A new report suggests that land grabbing – which involves buying out huge plots of land for the extraction of resources, usually in developing countries – has substantial financial risks for investors.
Acquiring cheap land from emerging economies has become common practice in recent years, according to the report, entitled The Financial Risks of Insecure Land Tenure: An Investment View and published collaboratively by the Munden Project and the Rights and Resources Initiative.
What investors are not told when the ownership of the land is granted, is that thousands of people who have occupied the region for generations have no interest in moving to urban areas.

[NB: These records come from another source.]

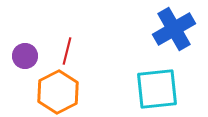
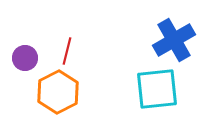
blue cross: moved 11 px down
purple circle: moved 2 px down
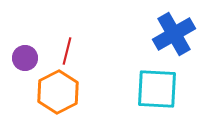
blue cross: moved 6 px up
cyan square: rotated 9 degrees clockwise
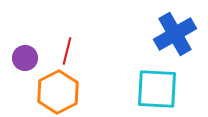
blue cross: moved 1 px right
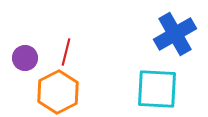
red line: moved 1 px left, 1 px down
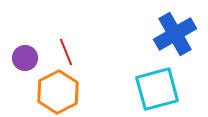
red line: rotated 36 degrees counterclockwise
cyan square: rotated 18 degrees counterclockwise
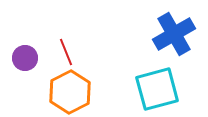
blue cross: moved 1 px left
orange hexagon: moved 12 px right
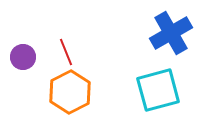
blue cross: moved 3 px left, 1 px up
purple circle: moved 2 px left, 1 px up
cyan square: moved 1 px right, 1 px down
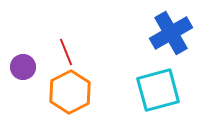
purple circle: moved 10 px down
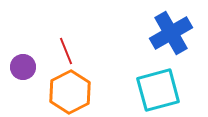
red line: moved 1 px up
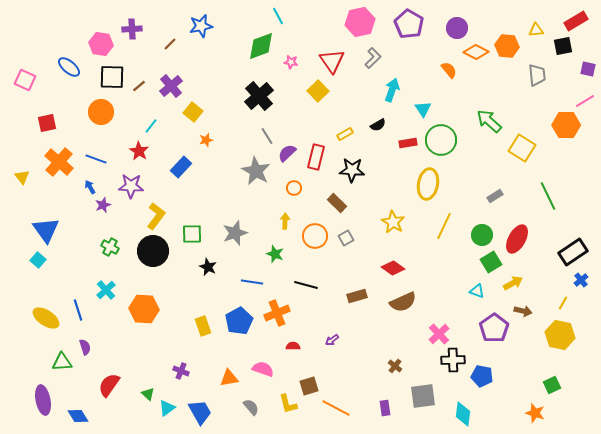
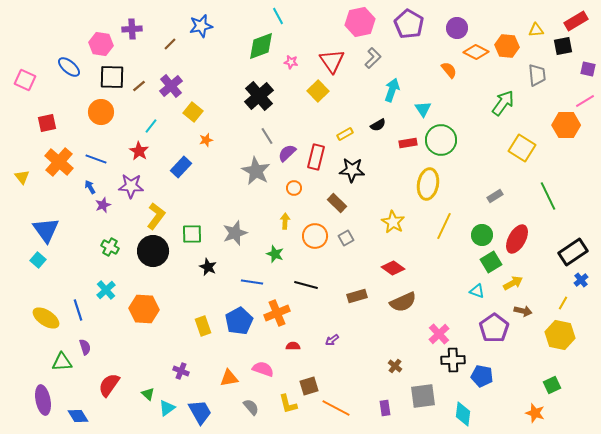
green arrow at (489, 121): moved 14 px right, 18 px up; rotated 84 degrees clockwise
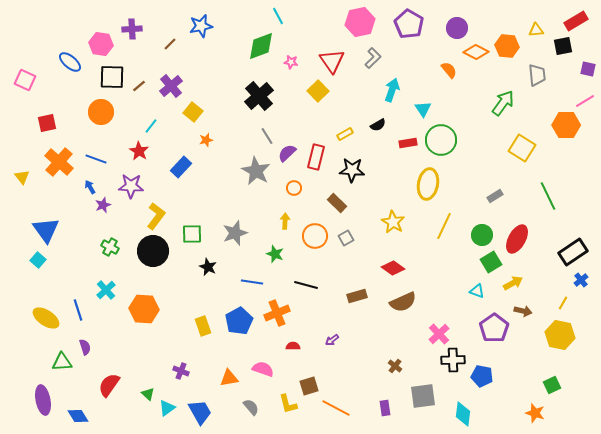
blue ellipse at (69, 67): moved 1 px right, 5 px up
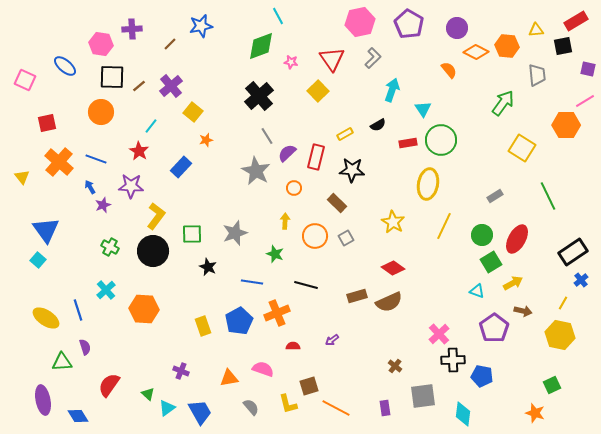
red triangle at (332, 61): moved 2 px up
blue ellipse at (70, 62): moved 5 px left, 4 px down
brown semicircle at (403, 302): moved 14 px left
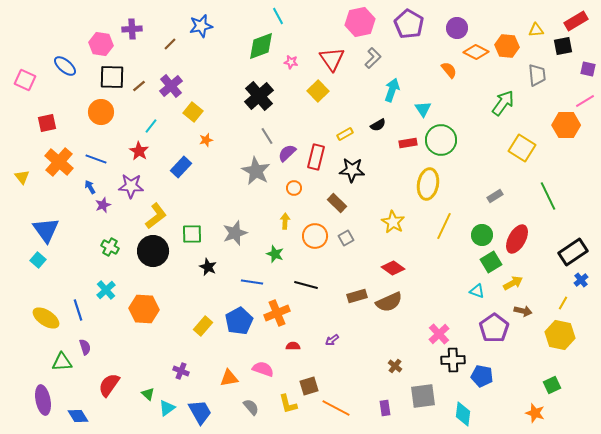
yellow L-shape at (156, 216): rotated 16 degrees clockwise
yellow rectangle at (203, 326): rotated 60 degrees clockwise
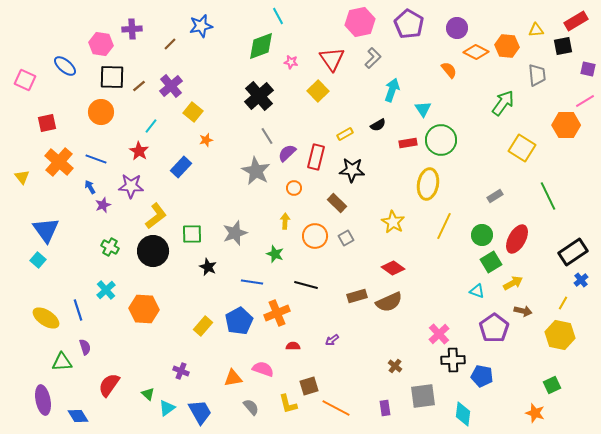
orange triangle at (229, 378): moved 4 px right
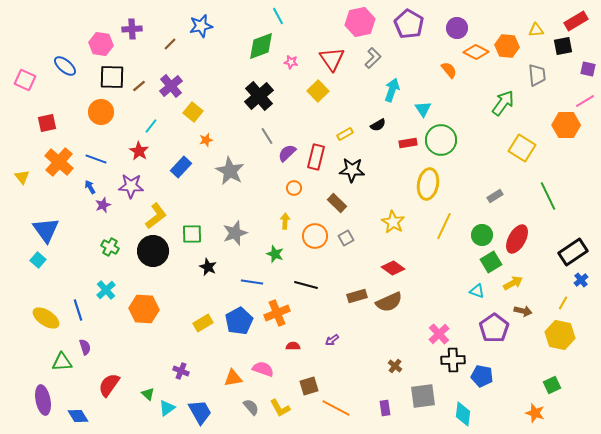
gray star at (256, 171): moved 26 px left
yellow rectangle at (203, 326): moved 3 px up; rotated 18 degrees clockwise
yellow L-shape at (288, 404): moved 8 px left, 4 px down; rotated 15 degrees counterclockwise
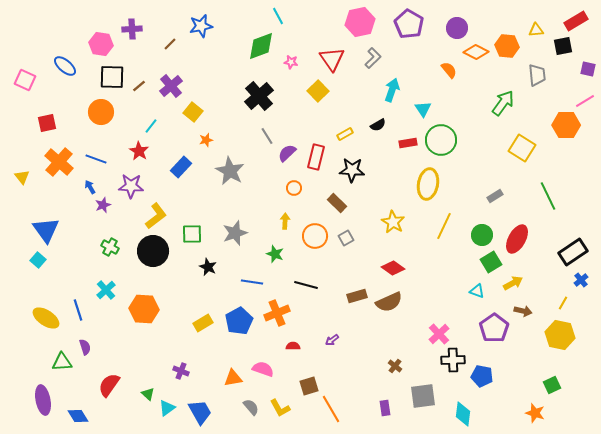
orange line at (336, 408): moved 5 px left, 1 px down; rotated 32 degrees clockwise
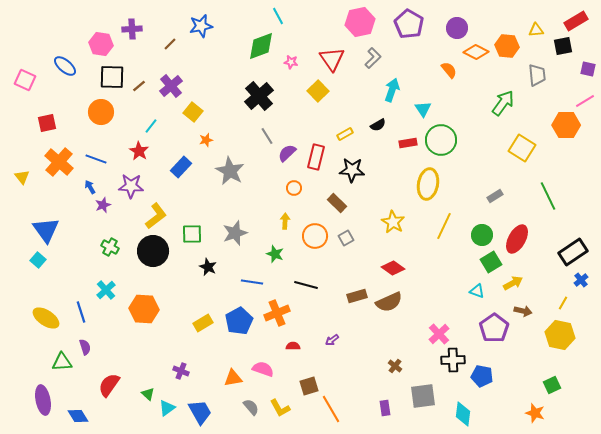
blue line at (78, 310): moved 3 px right, 2 px down
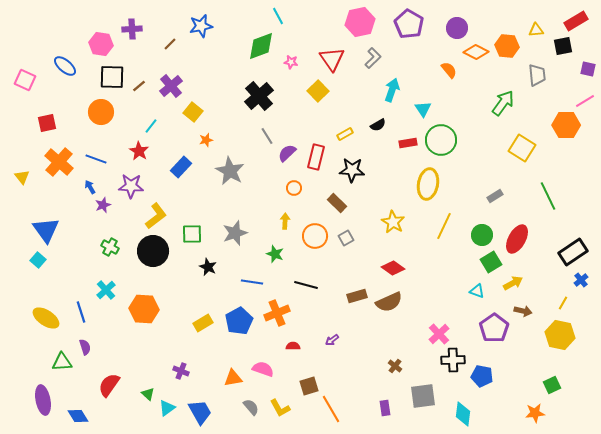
orange star at (535, 413): rotated 24 degrees counterclockwise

The report suggests that this potential resistance of inhabitants is the major financial risk, because it can lead to a conflict situation.
“The financial risks posed are numerous, ranging from slippage in construction times and unexpected cash flow loss due to suspensions, to expropriation of assets following the loss of insurance coverage”, notes the report.
“Even more troubling, the escalation of risk can be extremely rapid and irreversible.
“Conventional approaches to understanding and mitigating risk do not apply; they need to be ramped up to sufficiently reflect the true risks associated with unclear and insecure local land tenure.”
The report examines different case studies, from India, Bolivia, Chile, Zanzibar and Liberia, where companies ignoring conflicts exposed their investments to high risks.
“So many times in these land deals we see that subsistence farmers are converted into labourers who earn wages below subsistence levels”, said Andy White, co-ordinator of the Rights and Resources Initiative.
“This is not economic progress; some level of conflict becomes inevitable and investments are then halted, retracted or lost.”
The choice between sustainable development, which takes into consideration the rights of citizens, and short-term growth, often sways towards the latter. But the conflicts over land tenure highlighted in the report ought to go some way in changing investors’ perspectives.